Transcribed page contents
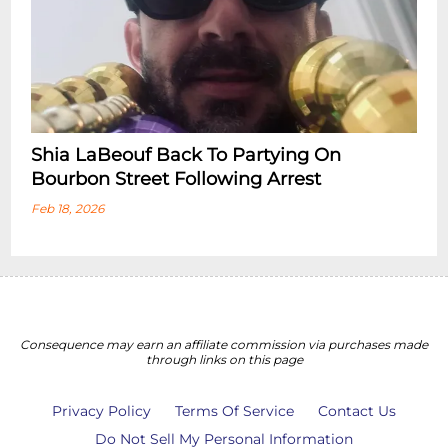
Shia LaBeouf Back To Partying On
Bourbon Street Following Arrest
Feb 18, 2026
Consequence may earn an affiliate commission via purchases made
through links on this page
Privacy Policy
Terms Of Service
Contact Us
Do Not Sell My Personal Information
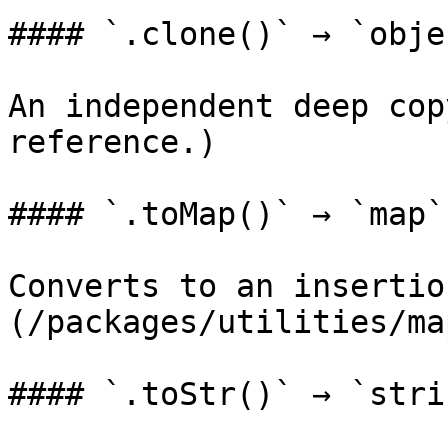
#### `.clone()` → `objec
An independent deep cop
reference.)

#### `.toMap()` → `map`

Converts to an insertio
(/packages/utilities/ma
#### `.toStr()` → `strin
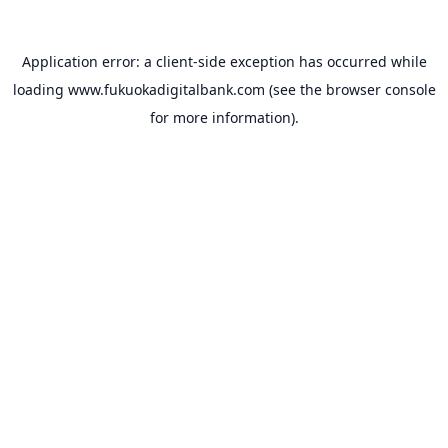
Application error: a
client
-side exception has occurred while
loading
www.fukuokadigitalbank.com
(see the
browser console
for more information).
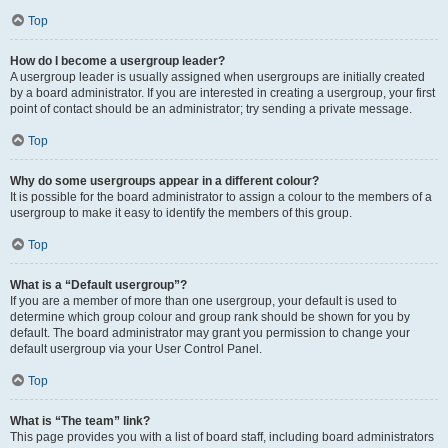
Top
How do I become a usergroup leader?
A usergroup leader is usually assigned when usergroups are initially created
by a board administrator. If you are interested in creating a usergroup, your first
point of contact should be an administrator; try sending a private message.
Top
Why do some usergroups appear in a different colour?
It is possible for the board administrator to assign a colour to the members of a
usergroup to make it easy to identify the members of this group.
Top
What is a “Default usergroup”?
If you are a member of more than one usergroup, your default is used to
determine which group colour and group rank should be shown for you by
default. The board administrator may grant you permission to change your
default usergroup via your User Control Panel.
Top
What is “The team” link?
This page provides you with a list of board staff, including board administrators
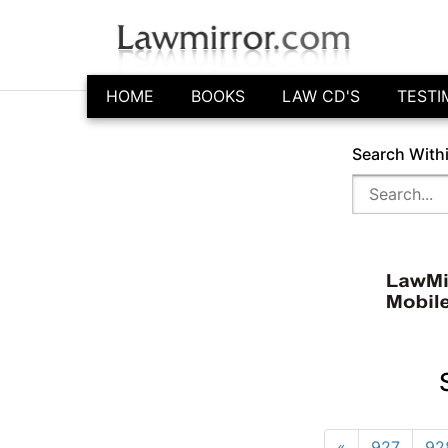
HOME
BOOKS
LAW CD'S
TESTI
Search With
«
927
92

---

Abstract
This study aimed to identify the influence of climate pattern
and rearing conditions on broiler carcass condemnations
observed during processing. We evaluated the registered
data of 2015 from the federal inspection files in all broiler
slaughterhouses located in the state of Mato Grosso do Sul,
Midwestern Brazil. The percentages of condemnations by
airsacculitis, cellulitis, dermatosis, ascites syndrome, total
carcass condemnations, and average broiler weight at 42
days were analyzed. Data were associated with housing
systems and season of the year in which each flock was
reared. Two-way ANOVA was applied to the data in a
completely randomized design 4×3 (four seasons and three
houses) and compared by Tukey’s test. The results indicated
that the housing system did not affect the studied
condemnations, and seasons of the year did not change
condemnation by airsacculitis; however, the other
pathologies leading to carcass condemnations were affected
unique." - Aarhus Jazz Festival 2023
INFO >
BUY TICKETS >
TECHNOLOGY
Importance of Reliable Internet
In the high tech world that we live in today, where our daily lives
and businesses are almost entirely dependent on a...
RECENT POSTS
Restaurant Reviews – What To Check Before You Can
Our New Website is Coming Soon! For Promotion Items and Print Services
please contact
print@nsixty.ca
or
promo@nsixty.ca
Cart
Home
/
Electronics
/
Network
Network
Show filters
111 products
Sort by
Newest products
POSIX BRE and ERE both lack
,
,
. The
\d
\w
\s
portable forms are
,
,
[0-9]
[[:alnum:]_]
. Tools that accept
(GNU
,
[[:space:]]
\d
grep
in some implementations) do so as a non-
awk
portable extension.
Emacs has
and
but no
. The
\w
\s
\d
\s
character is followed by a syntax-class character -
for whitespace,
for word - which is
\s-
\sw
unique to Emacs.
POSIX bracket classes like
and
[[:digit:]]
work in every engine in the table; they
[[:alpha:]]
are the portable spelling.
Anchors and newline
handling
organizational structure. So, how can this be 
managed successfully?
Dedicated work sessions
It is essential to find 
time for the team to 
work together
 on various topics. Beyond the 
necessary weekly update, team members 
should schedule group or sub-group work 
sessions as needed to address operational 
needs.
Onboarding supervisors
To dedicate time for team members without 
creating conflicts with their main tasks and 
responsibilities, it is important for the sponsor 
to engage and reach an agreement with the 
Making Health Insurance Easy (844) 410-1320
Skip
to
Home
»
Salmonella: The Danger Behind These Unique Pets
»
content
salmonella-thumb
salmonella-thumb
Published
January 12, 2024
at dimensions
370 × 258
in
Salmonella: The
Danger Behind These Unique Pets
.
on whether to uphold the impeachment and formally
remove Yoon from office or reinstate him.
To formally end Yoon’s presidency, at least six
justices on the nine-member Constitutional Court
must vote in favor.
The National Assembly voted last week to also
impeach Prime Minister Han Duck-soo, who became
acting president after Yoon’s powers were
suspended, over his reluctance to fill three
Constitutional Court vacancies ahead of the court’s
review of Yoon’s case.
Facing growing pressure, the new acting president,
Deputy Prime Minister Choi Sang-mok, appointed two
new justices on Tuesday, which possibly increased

* _About this exercise_
Show every line above in which the word "change" occurs.

* _Problem solution_
default. The board administrator may grant you permission to change your
condemnations, and seasons of the year did not change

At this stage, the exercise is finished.